DESCRIPTION OF THE TASK: When you reach the line in the listing below that contains "Bank- och finansstatistik", begin returning lines exactly as written, and stop after the line that contains "Banklagsnytt". Return no other lines.

RECORD EXCERPTS:
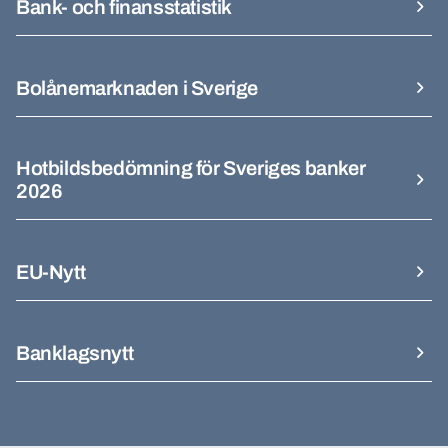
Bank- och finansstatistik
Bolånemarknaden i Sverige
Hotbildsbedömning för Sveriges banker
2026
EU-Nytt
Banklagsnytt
==
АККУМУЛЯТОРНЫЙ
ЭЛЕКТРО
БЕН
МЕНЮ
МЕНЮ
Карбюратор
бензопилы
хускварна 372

SOLUTION TO THIS TASK:
Bank- och finansstatistik
Bolånemarknaden i Sverige
Hotbildsbedömning för Sveriges banker
2026
EU-Nytt
Banklagsnytt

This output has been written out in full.